The reproduction of Darwin's frog is a unique phenomenon in the world of amphibians, which is characterized by a particular form of incubation called "neomelia" . During the breeding season, males and females meet and perform a sort of short, gentle nuptial embrace called amplexus. At the end of this embrace, the female lays on the ground between 3 and 30 small eggs, which generally do not exceed 4 mm in diameter. About 15 days after the amplexus, the embryos already make their first movements, and it is then that the male introduces them into his mouth so that they reach the vocal sac located in his throat.
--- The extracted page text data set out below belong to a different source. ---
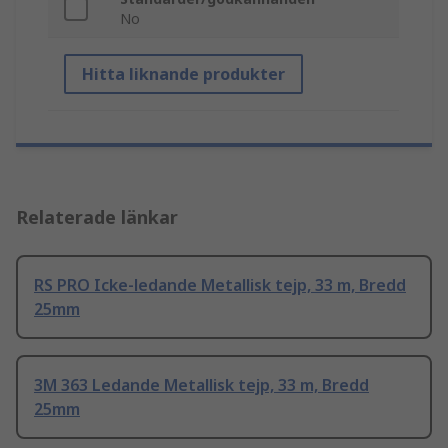
No
Hitta liknande produkter
Relaterade länkar
RS PRO Icke-ledande Metallisk tejp, 33 m, Bredd
25mm
3M 363 Ledande Metallisk tejp, 33 m, Bredd
25mm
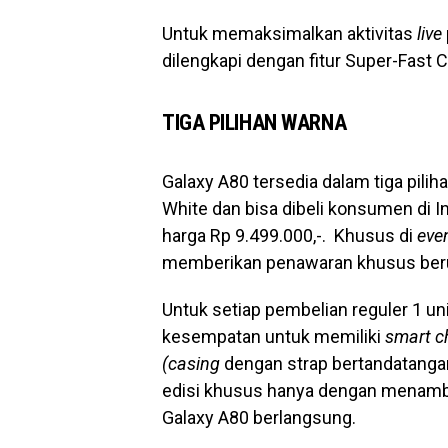
Untuk memaksimalkan aktivitas
live
dilengkapi dengan fitur Super-Fast
TIGA PILIHAN WARNA
Galaxy A80 tersedia dalam tiga pili
White dan bisa dibeli konsumen di I
harga Rp 9.499.000,-. Khusus di
eve
memberikan penawaran khusus berup
Untuk setiap pembelian reguler 1 
kesempatan untuk memiliki
smart c
(casing
dengan strap bertandatanga
edisi khusus hanya dengan menamba
Galaxy A80 berlangsung.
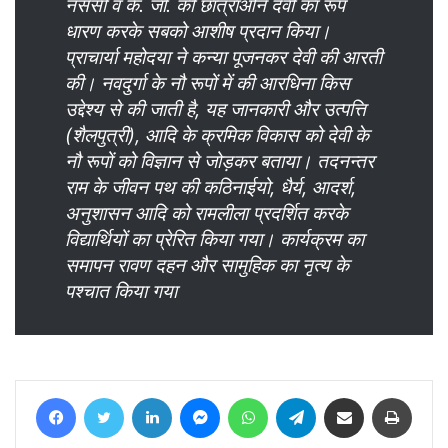
नर्ससी व के. जी. की छात्राओंने देवी का रूप
धारण करके सबको आशीष प्रदान किया।
प्राचार्या महोदया ने कन्या पूजनकर देवी की आरती
की। नवदुर्गा के नौ रूपों में की आरधिना किस
उद्देश्य से की जाती है, यह जानकारी और उत्पत्ति
(शैलपुत्री), आदि के क्रमिक विकास को देवी के
नौ रूपों को विज्ञान से जोड़कर बताया। तदनन्तर
राम के जीवन पथ की कठिनाईयो, धैर्य, आदर्श,
अनुशासन आदि को रामलीला प्रदर्शित करके
विद्यार्थियों का प्रेरित किया गया। कार्यक्रम का
समापन रावण दहन और सामुहिक का नृत्य के
पश्चात किया गया
Facebook
Twitter
LinkedIn
Messenger
WhatsApp
Telegram
Share via Email
Print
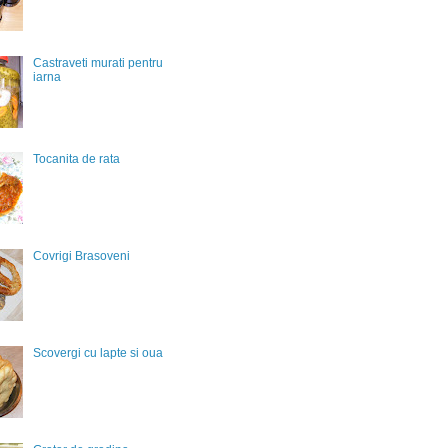
Castraveti murati pentru
iarna
Tocanita de rata
Covrigi Brasoveni
Scovergi cu lapte si oua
Inside the male's vocal sac, tadpoles typically complete their development in the spring or fall. After about six to eight weeks, the tiny frogs are "expelled" from their parent's vocal sac through an opening under the tongue. From this moment, they are ready to jump and adapt to earthly life, as their parents do.

Darwin's Frog breeding seasons are irregular, and can occur throughout the year. However, this particular type of incubation they perform is usually favored by the heat of summer, so they usually occur between December and March

Darwin's frog protection status

Are you wondering if Darwin's frog is in danger of extinction? Currently, Darwin's frog is an endangered species, being classified as "endangered" on the Red List of Threatened Species, compiled by the IUCN (International Union for Conservation of Nature).

The rapid and worrying decrease in its population is mainly due to the fact that, for several years, primary forests have been degraded to make way for agricultural and livestock areas. In addition to deforestation, Darwin's frogs seem particularly susceptible to an infectious disease called chytridiomycosis, which affects several species of amphibians and is caused by a fungus of the genus Chytridiomycota.

The "Darwin's Frog Binational Conservation Strategy" is an important initiative which, as its name suggests, aims to h alt the destruction of Darwin's frog habitat, prevent its hunting or capturing it and to raise awareness of its essential role in the balance of South American ecosystems.

    Crump, M. L. (2002) Natural history of Darwin's frog Rhinoderma darwinii. Herpetological Natural History 9, pp.21-31.
  1. Formas, R. et al (1975) La identidad del batracio chileno Heminectes rufus Philippi, 1902. Physis 34: pp.147-157
  2. Cei, J. M. (1962) Batracios de Chile. Publications of the Universidad de Chile. Santiago, Chile. pp.180.
  3. Burger C. (1905) Rhinoderma darwini neomelia. D&B. Imprenta Cervantes, Santiago de Chile. pp.23
  4. IUCN Red List of Threatened Species. The IUCN Red List of Threatened Species.
  5. Cunningham, Andrew A.; Barrientos, Carlos; Ortiz, Juan Carlos; Busse, Klaus; Clarke, Barry T.; Valenzuela-Sánchez, Andrés; Soto-Azat, Claudio (2013). Is Chytridiomycosis Driving Darwin's Frogs to Extinction? PLOS ONE 8 (11).